Letter: Rush to judgment in ‘racist’ school assignment controversy

Recent media coverage of racism in the Saugerties schools suggests that many of the agitators, without knowing all the facts and before an investigation had even begun, have rushed to their own conclusions.

A teacher’s assignment has led the rush-to-judgment mob to demand the firing of this alleged racist teacher. They probably don’t know the particulars of the teacher’s presentation of the subject matter nor the purpose or intention of the assignment. If that is indeed the case, then once again we are witnessing in the media an unhinging by the holier than thou crowd eager to present their bonafides.

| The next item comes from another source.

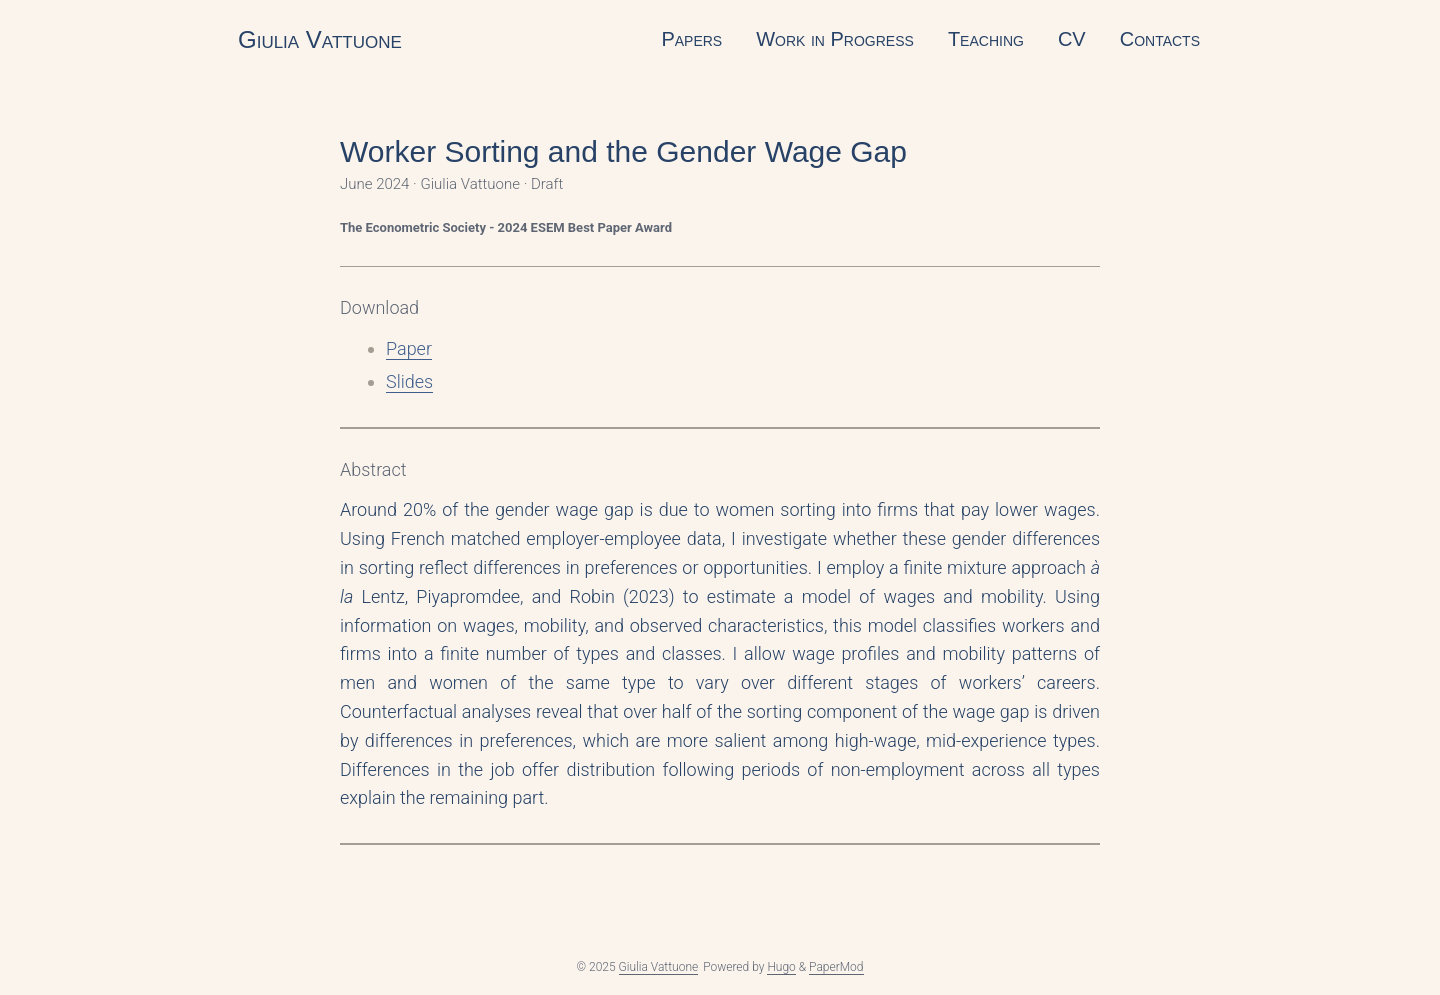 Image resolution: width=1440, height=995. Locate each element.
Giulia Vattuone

I am happy,  for this Saugerties teacher’s sake, that there is such a thing as academic freedom and a Saugerties Teacher’s union to protect and defend a teacher’s rights against just such a situation of mob hysteria and intimidation.


That some opportunistic politicians have jumped on the bandwagon does not speak well for their judgment.

Susan Puretz


There are 3 comments

  1. Christine coatney

    I am very interested in learning what the teacher had in mind. And as a community we may be entitled to a coherent explanation. Perhaps students were studying law and given the assignment as counsel for the defense. If there is a sensible explanation why was it not presented with the other facts

  2. Linda m LANE

    Teachers need to learn about cultural diversity and teach fact and not fiction. I think the people of the Saugerties, School district should know what the teachers was teaching and why the student to exception to it. I believe there “maybe” more to the story then being told!

  3. Bill H

    There is no doubt that within the school they are looking over the assignment and its context. We will likely not be privy to that, but it would serve this community well if the school leadership would be transparent. My guess is that it is a half-baked assignment that may or may not have come from the teacher’s good intentions.

    Let’s give her the benefit of the doubt, and not call for her termination, but demand to know what the heck that assignment was supposed to be about and why she chose to include those specious, insidious points of view.